In remarks strongly supportive of the protest in Dublin on Monday, involving up to 5,000 people, the council said anyone attending future protests should try to follow public health advice.
Chief medical officer Dr Tony Holohan said in recent days that the protest had been “a risk to life”. Now was “not the time” to organise or attend such mass gatherings due to the risk of transmitting Covid-19, he said.
Gardaí have begun a criminal investigation into the protest on the basis the public health regulations aimed to stopping the spread of Covid-19 make it illegal to organise an event or participate in an event during the current lock-down period.
The Garda investigation is focused only on the organisers as gardai said the scale of the protest meant trying to investigating all participants was not possible.
“We were very surprised to hear that the Gardaí are considering prosecuting the organisers of Monday’s event,” said the Doireann Ansbro, the Irish Council for Civil Liberties’ senior research and policy officer and leader of the council’s programme of protest rights.
She added the council understood there was a Garda presence at the protest and that the organisers co-operated with gardai and encouraged those in attendance to socially distance.
“It is welcome that the gardaí took significant steps to facilitate this protest,” Ms Ansbro said, adding because nobody expected such a large turnout it was “hard to hold the organisers responsible” for the size of the crowd.
She added the ICCL had seen gardaí facilitate other protests and that the list of what could be seen as “reasonable excuses” for an event was “not conclusive” which allowed the Garda discretion “to decide what may or may not be legal”.
“Our view is that given that protest is such a fundamental right and one of the key ways of vocalising dissent it could be considered a reasonable excuse,” she said.

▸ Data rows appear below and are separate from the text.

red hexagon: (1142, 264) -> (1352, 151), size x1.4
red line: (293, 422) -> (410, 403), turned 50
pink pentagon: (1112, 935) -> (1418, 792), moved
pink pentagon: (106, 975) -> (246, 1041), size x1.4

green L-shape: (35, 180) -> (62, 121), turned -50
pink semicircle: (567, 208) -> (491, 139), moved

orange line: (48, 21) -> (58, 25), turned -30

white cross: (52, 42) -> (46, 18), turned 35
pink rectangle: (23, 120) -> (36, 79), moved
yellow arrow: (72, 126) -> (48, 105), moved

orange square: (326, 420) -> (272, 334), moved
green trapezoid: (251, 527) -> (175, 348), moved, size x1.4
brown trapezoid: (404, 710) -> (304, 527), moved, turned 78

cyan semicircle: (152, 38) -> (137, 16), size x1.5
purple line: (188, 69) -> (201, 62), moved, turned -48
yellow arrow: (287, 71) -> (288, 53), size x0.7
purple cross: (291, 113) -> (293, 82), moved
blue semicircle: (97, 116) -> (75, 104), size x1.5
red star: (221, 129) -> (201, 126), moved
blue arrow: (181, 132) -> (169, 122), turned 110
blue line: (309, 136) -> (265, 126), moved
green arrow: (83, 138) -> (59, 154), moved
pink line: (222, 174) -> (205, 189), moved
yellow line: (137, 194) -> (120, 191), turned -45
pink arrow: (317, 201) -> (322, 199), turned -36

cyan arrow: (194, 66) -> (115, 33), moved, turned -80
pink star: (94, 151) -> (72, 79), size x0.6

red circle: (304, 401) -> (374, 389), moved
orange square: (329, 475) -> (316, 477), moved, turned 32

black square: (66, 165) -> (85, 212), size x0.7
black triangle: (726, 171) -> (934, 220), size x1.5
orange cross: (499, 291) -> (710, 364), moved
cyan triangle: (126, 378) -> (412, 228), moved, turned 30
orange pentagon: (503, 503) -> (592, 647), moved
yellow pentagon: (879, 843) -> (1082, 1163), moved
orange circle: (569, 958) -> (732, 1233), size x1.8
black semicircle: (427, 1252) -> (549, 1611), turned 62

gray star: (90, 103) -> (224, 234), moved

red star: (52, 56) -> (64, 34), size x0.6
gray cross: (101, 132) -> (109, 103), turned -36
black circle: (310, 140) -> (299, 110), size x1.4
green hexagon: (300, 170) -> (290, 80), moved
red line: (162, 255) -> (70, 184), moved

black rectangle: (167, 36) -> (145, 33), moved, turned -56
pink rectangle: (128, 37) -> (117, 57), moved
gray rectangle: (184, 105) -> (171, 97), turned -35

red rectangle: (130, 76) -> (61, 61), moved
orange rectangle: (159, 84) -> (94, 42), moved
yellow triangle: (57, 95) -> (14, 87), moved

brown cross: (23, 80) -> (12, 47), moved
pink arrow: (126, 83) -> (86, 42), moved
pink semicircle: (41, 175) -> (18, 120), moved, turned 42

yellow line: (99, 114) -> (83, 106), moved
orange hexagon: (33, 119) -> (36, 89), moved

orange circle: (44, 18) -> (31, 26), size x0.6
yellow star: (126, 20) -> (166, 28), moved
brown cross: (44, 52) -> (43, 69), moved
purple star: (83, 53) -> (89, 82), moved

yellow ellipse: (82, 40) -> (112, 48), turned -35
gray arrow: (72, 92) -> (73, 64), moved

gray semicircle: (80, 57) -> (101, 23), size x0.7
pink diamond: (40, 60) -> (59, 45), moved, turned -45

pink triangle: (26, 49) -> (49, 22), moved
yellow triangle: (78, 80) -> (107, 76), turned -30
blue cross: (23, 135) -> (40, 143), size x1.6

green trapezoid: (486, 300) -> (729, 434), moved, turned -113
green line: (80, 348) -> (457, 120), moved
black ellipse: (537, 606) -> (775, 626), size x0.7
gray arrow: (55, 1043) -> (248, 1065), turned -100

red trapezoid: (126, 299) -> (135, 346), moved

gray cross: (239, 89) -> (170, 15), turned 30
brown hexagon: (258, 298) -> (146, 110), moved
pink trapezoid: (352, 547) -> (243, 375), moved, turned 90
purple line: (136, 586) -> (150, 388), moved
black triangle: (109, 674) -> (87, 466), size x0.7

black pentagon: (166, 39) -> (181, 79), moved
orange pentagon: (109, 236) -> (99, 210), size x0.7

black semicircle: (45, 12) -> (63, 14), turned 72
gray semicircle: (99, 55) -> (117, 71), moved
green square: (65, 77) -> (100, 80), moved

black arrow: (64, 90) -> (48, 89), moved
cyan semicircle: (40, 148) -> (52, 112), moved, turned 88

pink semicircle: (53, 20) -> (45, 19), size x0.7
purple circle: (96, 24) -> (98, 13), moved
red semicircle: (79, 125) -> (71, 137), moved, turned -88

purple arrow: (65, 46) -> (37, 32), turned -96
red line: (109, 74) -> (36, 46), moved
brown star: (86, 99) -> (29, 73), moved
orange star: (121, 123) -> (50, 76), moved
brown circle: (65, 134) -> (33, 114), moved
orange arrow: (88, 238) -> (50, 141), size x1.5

People are permitted to leave home to exercise, within a 5km of home, during lockdown and they are also permitted to leave home for a reasonable excuse. This includes for essential supplies, essential services and for urgent family matters, among others. Attendance at a funeral is also deemed a reasonable excuse but a limit of 10 people in attendance was placed on funerals in March. There is no reference to protest attendance in the regulation’s schedule of reasonable excuses, which apply to people’s movements rather than organising events.
Ms Ansbro said the ICCL appreciated people were making “huge sacrifices”. But the council still believed the Black Lives Matter march was justified in taking place.
“It is clear that no-one set out to intentionally flout the regulations on Monday and criminalising people who wish to make their voices heard in our democracy is not the answer,” she said of the protest.
Garda Headquarters confirmed gardai on duty on the day of the protest worked with people who presented themselves as organisers or leaders of the event in a bid to manage it once it began. However, it said it had no contact from the organisers in advance, adding the Garda does not organise or sanction any protests.
Garda sources said other protests had also been permitted to take place and were now under investigation. At some smaller protests the people in attendance had dispersed when asked to do so and so no follow-up investigation was required, they added.